In 1978, after two weeks on the trail, the winner came
in one second ahead of the second place team!
There is an interesting story tied to the Iditarod
Trail. By 1925, much of the gold was gone, and only
1400 people were living in Nome. Icebound for seven
months of the year, with the nearest railroad more
than 650 miles away, Nome’s only link to the rest of
the world was by telegraph. Mail arrived from
Anchorage by a relay of dog teams that covered the
distance in about a month. In January of 1925, a
diphtheria epidemic broke out in Nome. Diphtheria is
an extremely contagious disease affecting the lungs
and throat. The supply of antidiptheria serum quickly
dwindled and there was only one doctor in town. When
the call for serum went out from Nome, the town was
under heavy snow, the temperatures were well below
zero, and it was January, the time of the long
twilight of Arctic winter. The only way to get the
serum to Nome was by dogsled. On January 27th, with a
temperature of minus 30 degrees Fahrenheit, the first
of 20 dog teams set out to deliver the serum to Nome.

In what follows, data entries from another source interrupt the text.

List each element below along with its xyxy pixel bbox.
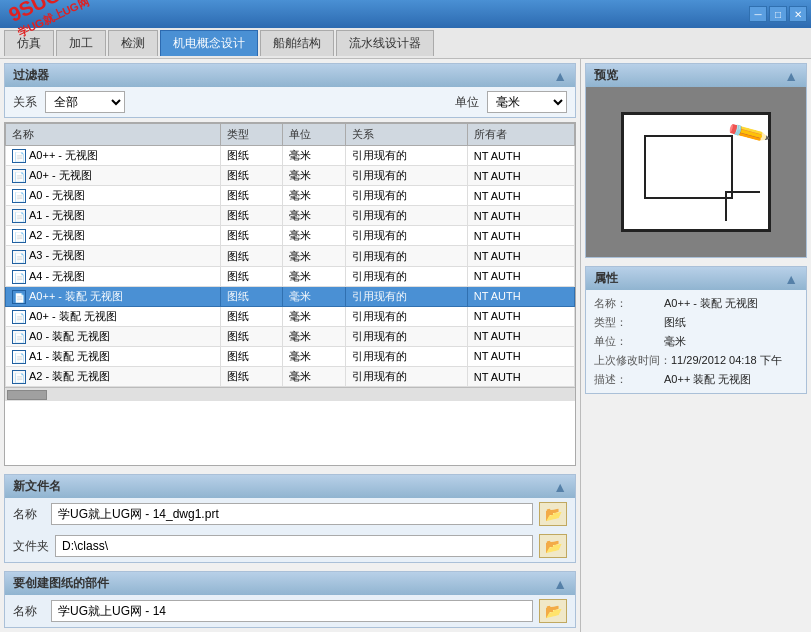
table-row[interactable]: 📄A1 - 无视图图纸毫米引用现有的NT AUTH	[6, 206, 575, 226]
parts-name-input[interactable]	[51, 600, 533, 622]
parts-header[interactable]: 要创建图纸的部件 ▲	[5, 572, 575, 595]
col-owner: 所有者	[467, 124, 574, 146]
scroll-thumb[interactable]	[7, 390, 47, 400]
prop-type-value: 图纸	[664, 315, 798, 330]
drawing-table: 名称 类型 单位 关系 所有者 📄A0++ - 无视图图纸毫米引用现有的NT A…	[5, 123, 575, 387]
table-row[interactable]: 📄A0 - 装配 无视图图纸毫米引用现有的NT AUTH	[6, 326, 575, 346]
cell-relation: 引用现有的	[346, 306, 468, 326]
prop-name-label: 名称：	[594, 296, 664, 311]
cell-type: 图纸	[220, 206, 283, 226]
prop-type-label: 类型：	[594, 315, 664, 330]
left-panel: 过滤器 ▲ 关系 全部 单位 毫米	[0, 59, 581, 632]
row-icon: 📄	[12, 229, 26, 243]
new-filename-section: 新文件名 ▲ 名称 📂 文件夹 📂	[4, 474, 576, 563]
preview-title: 预览	[594, 67, 618, 84]
table-row[interactable]: 📄A1 - 装配 无视图图纸毫米引用现有的NT AUTH	[6, 346, 575, 366]
cell-relation: 引用现有的	[346, 146, 468, 166]
cell-unit: 毫米	[283, 266, 346, 286]
cell-relation: 引用现有的	[346, 266, 468, 286]
main-window: 9SUG 学UG就上UG网 ─ □ ✕ 仿真 加工 检测 机电概念设计 船舶结构…	[0, 0, 811, 632]
tab-ship[interactable]: 船舶结构	[260, 30, 334, 56]
prop-desc-value: A0++ 装配 无视图	[664, 372, 798, 387]
parts-name-row: 名称 📂	[5, 595, 575, 627]
table-row[interactable]: 📄A0++ - 装配 无视图图纸毫米引用现有的NT AUTH	[6, 286, 575, 306]
row-icon: 📄	[12, 310, 26, 324]
cell-relation: 引用现有的	[346, 286, 468, 306]
name-label: 名称	[13, 506, 45, 523]
prop-type-row: 类型： 图纸	[586, 313, 806, 332]
relation-select[interactable]: 全部	[45, 91, 125, 113]
tab-simulation[interactable]: 仿真	[4, 30, 54, 56]
cell-owner: NT AUTH	[467, 186, 574, 206]
row-icon: 📄	[12, 149, 26, 163]
new-filename-title: 新文件名	[13, 478, 61, 495]
unit-label: 单位	[455, 94, 479, 111]
folder-input[interactable]	[55, 535, 533, 557]
parts-section: 要创建图纸的部件 ▲ 名称 📂	[4, 571, 576, 628]
cell-owner: NT AUTH	[467, 346, 574, 366]
name-browse-button[interactable]: 📂	[539, 502, 567, 526]
cell-unit: 毫米	[283, 367, 346, 387]
minimize-button[interactable]: ─	[749, 6, 767, 22]
folder-browse-button[interactable]: 📂	[539, 534, 567, 558]
cell-name: 📄A0++ - 装配 无视图	[6, 286, 221, 306]
cell-unit: 毫米	[283, 346, 346, 366]
col-name: 名称	[6, 124, 221, 146]
main-content: 过滤器 ▲ 关系 全部 单位 毫米	[0, 59, 811, 632]
tab-pipeline[interactable]: 流水线设计器	[336, 30, 434, 56]
preview-chevron-icon: ▲	[784, 68, 798, 84]
row-icon: 📄	[12, 250, 26, 264]
filter-row: 关系 全部 单位 毫米	[5, 87, 575, 117]
drawing-inner-border	[644, 135, 733, 199]
cell-name: 📄A0++ - 无视图	[6, 146, 221, 166]
prop-unit-value: 毫米	[664, 334, 798, 349]
close-button[interactable]: ✕	[789, 6, 807, 22]
horizontal-scrollbar[interactable]	[5, 387, 575, 401]
table-row[interactable]: 📄A0 - 无视图图纸毫米引用现有的NT AUTH	[6, 186, 575, 206]
table-row[interactable]: 📄A3 - 无视图图纸毫米引用现有的NT AUTH	[6, 246, 575, 266]
cell-relation: 引用现有的	[346, 226, 468, 246]
cell-name: 📄A4 - 无视图	[6, 266, 221, 286]
name-input[interactable]	[51, 503, 533, 525]
parts-browse-button[interactable]: 📂	[539, 599, 567, 623]
row-icon: 📄	[12, 290, 26, 304]
preview-drawing: ✏️	[616, 107, 776, 237]
tab-mechatronics[interactable]: 机电概念设计	[160, 30, 258, 56]
row-icon: 📄	[12, 270, 26, 284]
prop-unit-row: 单位： 毫米	[586, 332, 806, 351]
cell-name: 📄A3 - 无视图	[6, 246, 221, 266]
new-filename-header[interactable]: 新文件名 ▲	[5, 475, 575, 498]
filter-section: 过滤器 ▲ 关系 全部 单位 毫米	[4, 63, 576, 118]
cell-owner: NT AUTH	[467, 226, 574, 246]
table-row[interactable]: 📄A4 - 无视图图纸毫米引用现有的NT AUTH	[6, 266, 575, 286]
table-row[interactable]: 📄A2 - 无视图图纸毫米引用现有的NT AUTH	[6, 226, 575, 246]
cell-relation: 引用现有的	[346, 367, 468, 387]
cell-type: 图纸	[220, 346, 283, 366]
cell-name: 📄A0+ - 装配 无视图	[6, 306, 221, 326]
preview-header[interactable]: 预览 ▲	[586, 64, 806, 87]
maximize-button[interactable]: □	[769, 6, 787, 22]
row-icon: 📄	[12, 209, 26, 223]
cell-type: 图纸	[220, 306, 283, 326]
row-icon: 📄	[12, 169, 26, 183]
unit-select[interactable]: 毫米	[487, 91, 567, 113]
tab-inspection[interactable]: 检测	[108, 30, 158, 56]
properties-header[interactable]: 属性 ▲	[586, 267, 806, 290]
title-bar: ─ □ ✕	[0, 0, 811, 28]
cell-name: 📄A1 - 装配 无视图	[6, 346, 221, 366]
table-row[interactable]: 📄A0+ - 无视图图纸毫米引用现有的NT AUTH	[6, 166, 575, 186]
cell-relation: 引用现有的	[346, 326, 468, 346]
new-filename-chevron-icon: ▲	[553, 479, 567, 495]
cell-name: 📄A0 - 装配 无视图	[6, 326, 221, 346]
table-body: 📄A0++ - 无视图图纸毫米引用现有的NT AUTH📄A0+ - 无视图图纸毫…	[6, 146, 575, 387]
table-row[interactable]: 📄A2 - 装配 无视图图纸毫米引用现有的NT AUTH	[6, 367, 575, 387]
cell-unit: 毫米	[283, 306, 346, 326]
table-row[interactable]: 📄A0++ - 无视图图纸毫米引用现有的NT AUTH	[6, 146, 575, 166]
tab-machining[interactable]: 加工	[56, 30, 106, 56]
row-icon: 📄	[12, 370, 26, 384]
col-relation: 关系	[346, 124, 468, 146]
table-section[interactable]: 名称 类型 单位 关系 所有者 📄A0++ - 无视图图纸毫米引用现有的NT A…	[4, 122, 576, 466]
filter-header[interactable]: 过滤器 ▲	[5, 64, 575, 87]
cell-type: 图纸	[220, 266, 283, 286]
table-row[interactable]: 📄A0+ - 装配 无视图图纸毫米引用现有的NT AUTH	[6, 306, 575, 326]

On February 1, faced with blinding snow and gale force
winds, the anchor team left for Nome. At one point,
a fierce blast of wind lifted both dogs and sled into
the air and the serum was temporarily lost in a
snowdrift! On February 2, just before daybreak, the
serum arrived in Nome, and by February 21 the epidemic
was over. The lead dog Balto became a celebrity
across the United States, and the city of New York
erected a monument to Balto in Central Park. The
inscription reads
"Dedicated to the indomitable spirit of the sled dogs
that relayed anti toxin six hundred miles over rough
ice across treacherous waters through Arctic blizzards
from Nenana to the relief of stricken Nome in the
winter of 1925."
ENDURANCE – FIDELITY – INTELLIGENCE.
In 1973, volunteers reopened the mail route from
Anchorage to Nome, the same route that is now used for
the Iditarod.
For my few days in Nome, a wonderful family has
"adopted" me. I’ll tell you a bit more about them
tomorrow, but right now I’ll explain the picture
accompanying today’s journal. Banner and Taylor, the
two boys in the family are holding two Alaskan king
crabs given to their dad that day. It is crabbing
season right now, and someone had more than he needed.
Dinner was "surf and turf," king crab freshly caught
and moose steak!
Banner and Taylor are holding the freshly caught crabs that would soon be our dinner.